Разводы были делом редким и трудоемким, так как церковь разъединяла своих соединенных уже чад весьма неохотно, полагая это большим грехом. И решались на такое немногие, и совсем уж редко получали согласие клириков. К тому же…
– Я не стану разводиться с ней, а Жанна вряд ли этого хочет, – буркнул Раймон. – Она и ее семья получили все блага, на которые рассчитывали. Их младшая дочь живет в достатке, и, судя по счетным книгам, на содержание Кремьё отправлялись достаточные суммы, чтобы и родители не бедствовали. Я, оказывается, даже компаньонку приютил, эту мадам де Салль, которая вообще дальняя родственница! Чего же роптать?
– Ты полагаешь, будто девушка может возроптать лишь потому, что ты даешь ей мало материального? – Бальдрик приподнял брови. – А как же духовное, Раймон? Обе эти женщины – высокодуховны, я узнал сие во время разговоров с ними. Они умны и умеют нежно чувствовать. И ты отправился на войну, даже не выказав уважения своей новоиспеченной супруге, проведя с ней одну ночь? Самую священную ночь в жизни девушки, которая вышла замуж?
Бальдрик всегда умел повернуть все как-то так, что Раймон немедля начинал чувствовать себя виноватым. Вот и сейчас он ощутил подкрадывающееся на мягких лапках чувство вины, а потому ответил довольно резко:
– У меня был приказ!
– Приказ подождал бы до утра, – не сдался Бальдрик. – Неужели Гассион всерьез полагал, будто ты бросишь девицу и сорвешься в ставку прямо от дверей церкви? Ты хоть до дома с ней дошел?
– Да, дошел, и уведомил ее родителей, что наша сделка ни в коем случае не отменяется.
– А что ты сказал самой девушке?
– Я извинился за поспешный отъезд. Разве этого недостаточно?
– Бесчувственный чурбан ты, Раймон де Марейль! – возмутился Бальдрик. – Я многого от тебя ожидал, но не такого поступка! И что же, мадам де Марейль приняла твое решение и ни разу не упрекнула?

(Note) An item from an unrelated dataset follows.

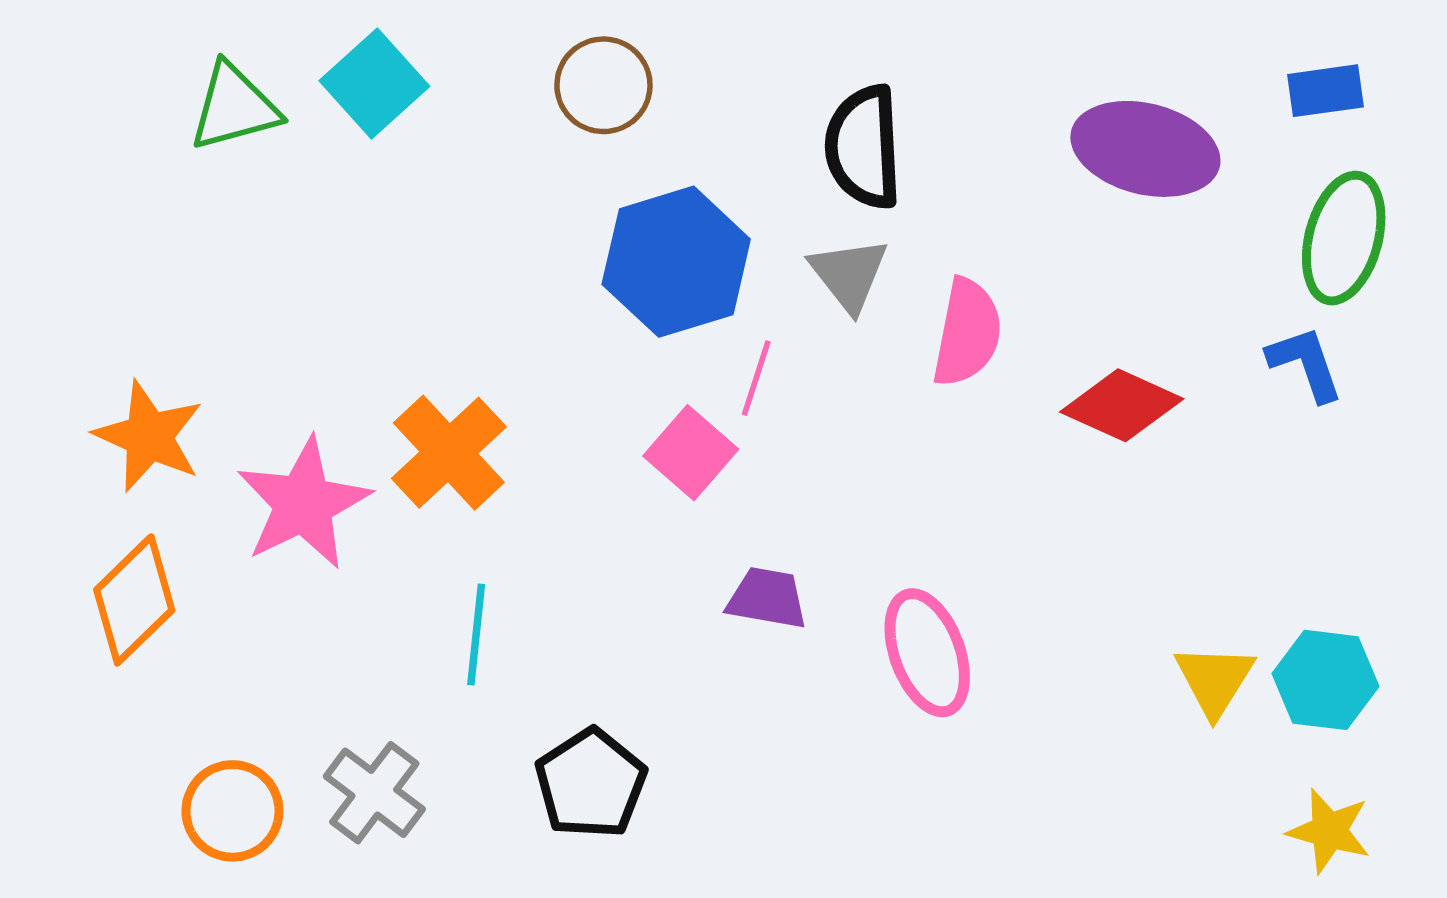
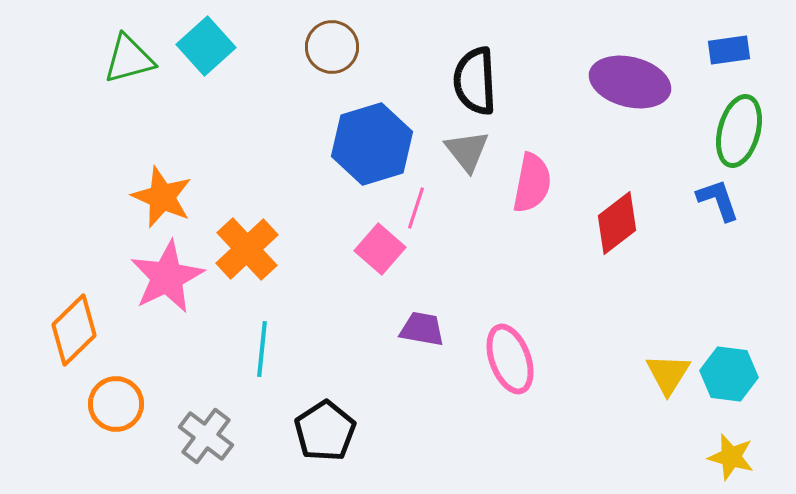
red diamond: (1122, 405) -> (617, 223), turned -62
orange star: (149, 436) -> (162, 197), moved
orange circle: (232, 811) -> (116, 404), moved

– Я не слышал от нее упрека в письмах, – ответил Раймон. – И по приезде сюда…
Он запнулся, вспомнив их разговор в саду. Жанна не упрекала, нет, она так же искренне и недвусмысленно дала понять, что именно думает. А он не услышал. «Вы будете учить нашего сына держать шпагу – или, может, Бальдрик де Феш?..»
– Погоди, – сказал друг, внимательно наблюдавший за его лицом, – ты хочешь сказать, что еще не исправил свою оплошность?
– Это вовсе не твое дело!
– Проклятие, Раймон! – взорвался Бальдрик и поставил бокал на стол, едва не расплескав вино. – Да ты никак совсем ума лишился!
Кому-то другому шевалье не спустил бы обсуждение подобной деликатной темы, однако Бальдрик был лучшим другом, всегда, и он не боялся ни слушать, ни говорить правду. А правда неприглядна, это верно.
– Да, – кивнул Раймон, не желая ссориться, – я выжил из ума. И я зол, ведь именно из-за нее мне пришлось вернуться, тогда как наши войска сейчас под Тионвилем. – Он стиснул кулаки. Злость вскипела, будто каша в котле. – Я просил Гассиона обождать с моим отпуском до осени, но он и слушать ничего не стал. Выкинул меня за шиворот, вот что он сделал.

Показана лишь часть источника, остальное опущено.